Thanks alot for the help all you guys.
-
I have a similar problem with js:Redirector-NV [Trj].
The url given is hxxp://www.golfvakantieturkije.org/|%3E{gzip}
Exploit scanner gives me 9 severe issues but all of theme are regular files with no strange stringes.
-
Hi Render,
web site: wXw.golfvakantieturkije.org
status: Verified Clean according to Sucuri Scan
web trust: Not Blacklisted
warn: WordPress version outdated: Upgrade required.

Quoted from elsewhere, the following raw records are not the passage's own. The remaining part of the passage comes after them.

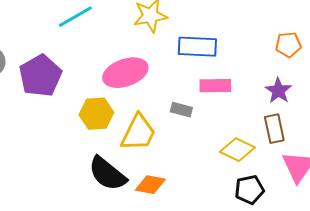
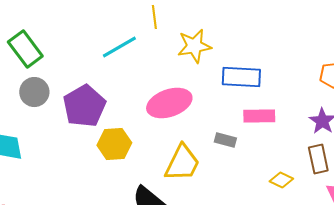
yellow hexagon: (96, 114) -> (114, 144), moved
yellow diamond: (237, 150) -> (281, 180), size x0.7

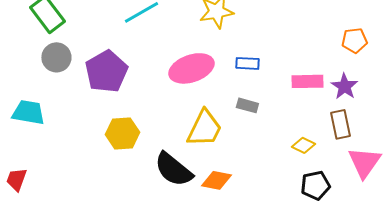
blue rectangle: (241, 77) -> (247, 63), moved, size x0.6
pink rectangle: (259, 116) -> (307, 81), moved
yellow hexagon: (114, 144) -> (122, 133), moved

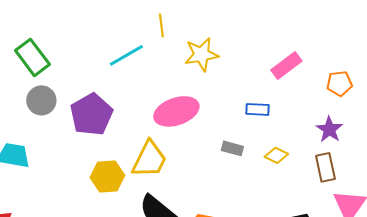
blue rectangle: (247, 63) -> (257, 109), moved
pink rectangle: (307, 81) -> (286, 65), moved, turned -36
yellow trapezoid: (204, 128) -> (149, 159), moved
yellow diamond: (303, 145) -> (276, 155), moved

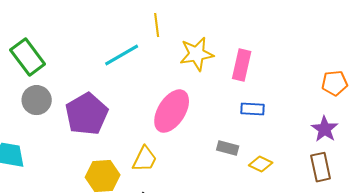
pink rectangle: (286, 65) -> (242, 65), moved, turned -40
pink ellipse: (176, 111) -> (172, 111), turned -39
yellow diamond: (276, 155) -> (261, 164), moved
yellow trapezoid: (149, 159) -> (145, 159), size x0.7

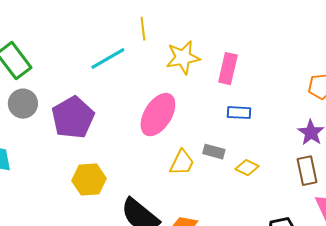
yellow trapezoid: (145, 159) -> (182, 163), moved

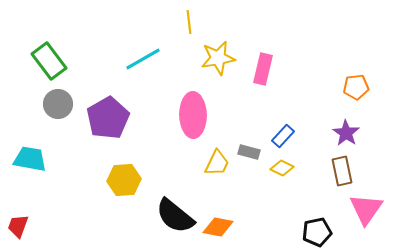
yellow line: (143, 29) -> (189, 22), moved
blue rectangle: (239, 113) -> (283, 136), moved, turned -50
pink ellipse: (158, 115) -> (193, 115), turned -33

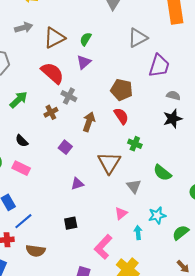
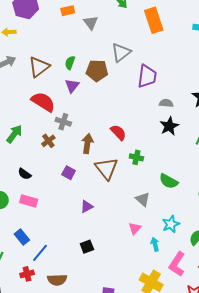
brown pentagon: (122, 90) -> (97, 71), moved
brown triangle: (109, 163) -> (107, 169), moved
pink L-shape: (103, 247) -> (177, 264), moved

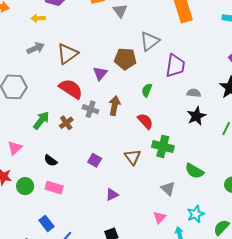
green semicircle: (70, 63) -> (147, 90), moved
brown cross: (48, 141) -> (66, 123), moved
brown arrow: (87, 144) -> (115, 106), moved
green cross: (136, 157) -> (163, 146), size x1.5
brown triangle: (107, 169) -> (133, 157), size x0.7

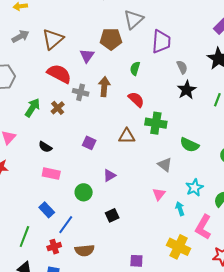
gray semicircle: (194, 93) -> (182, 67), turned 64
brown triangle: (133, 157) -> (127, 136), turned -48
green circle: (25, 186) -> (84, 192), moved

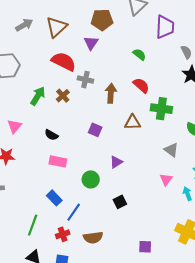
brown pentagon: (111, 39) -> (102, 20), moved
green semicircle: (135, 68) -> (139, 54), turned 112
brown arrow: (104, 87) -> (111, 93), moved

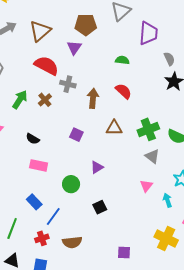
green semicircle: (139, 54) -> (122, 60), turned -32
green cross: (161, 109) -> (148, 129), moved, turned -30

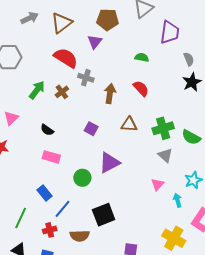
purple triangle: (97, 167) -> (109, 163), size x1.6
black square: (100, 207) -> (104, 215), moved, size x1.6

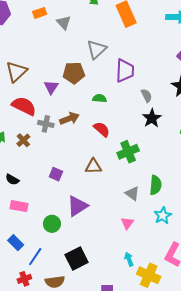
brown pentagon: (108, 20) -> (74, 73), moved
brown arrow: (110, 94) -> (69, 118), moved, turned 66
green cross: (163, 128) -> (128, 152), moved
green semicircle: (191, 137) -> (156, 185), moved, turned -108
cyan arrow: (178, 200) -> (129, 259), moved

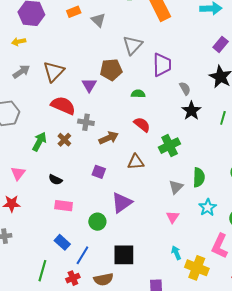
brown arrow: (69, 118) -> (109, 138), moved
gray triangle: (132, 194) -> (176, 187), turned 42
black square: (77, 258) -> (124, 255), turned 30

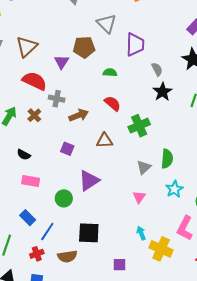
gray triangle: (133, 45) -> (107, 24), turned -30

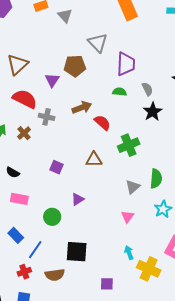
green semicircle: (110, 73) -> (120, 92), moved
brown arrow: (79, 115) -> (82, 107), moved
purple triangle: (89, 181) -> (78, 199), size x0.6

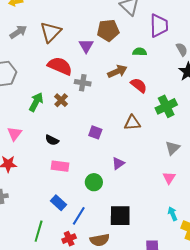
green semicircle: (120, 92) -> (140, 52), moved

*Cached results from a few minutes ago.
This is suspicious in the code:
wXw.golfvakantieturkije.org/wp-content/themes/woostore/includes/js/tabs.js?ver=3.3 suspicious
[suspicious:2] (ipaddr:91.198.106.30) (script) wXw.golfvakantieturkije.org/wp-content/themes/woostore/includes/js/tabs.js?ver=3.3
status: (referer=wXw.golfvakantieturkije.org/|>{gzip})saved 1073 bytes 813ba92faa731fdce49d619d5e365f66b3c25302
info: [decodingLevel=0] found JavaScript
suspicious:
polonus
-
Thanks a lot!! I will update Wordpress and check the site again.
I hope it works. I use the same plugin for 2 other websites, but they do not have a warning.
-
urlQuery - golfvakantieturkije.org - suspicious
http://urlquery.net/report.php?id=22339
-
Suspicious, but why. It also says 'no alerts detected'. Do you have any idea what to look for?
-
Hi Render,
Maybe this was flagged before: htXps://html5shim.googlecode.com/svn/trunk/html5.js Empty N/A
See: http://www.threatexpert.com/report.aspx?md5=5281fd5adcfc75202622bc586043e282
Malicious trojan horse or bot analysis (go to last line in the analysis of where it says: The data identified by the following URLs was then requested from the remote web server:
= htxp://html5shim.googlecode.com/svn/trunk/html5.js (not https)
polonus
-
Norman lab
website is clean.
golfvakantieturkije.org.htm : Clean!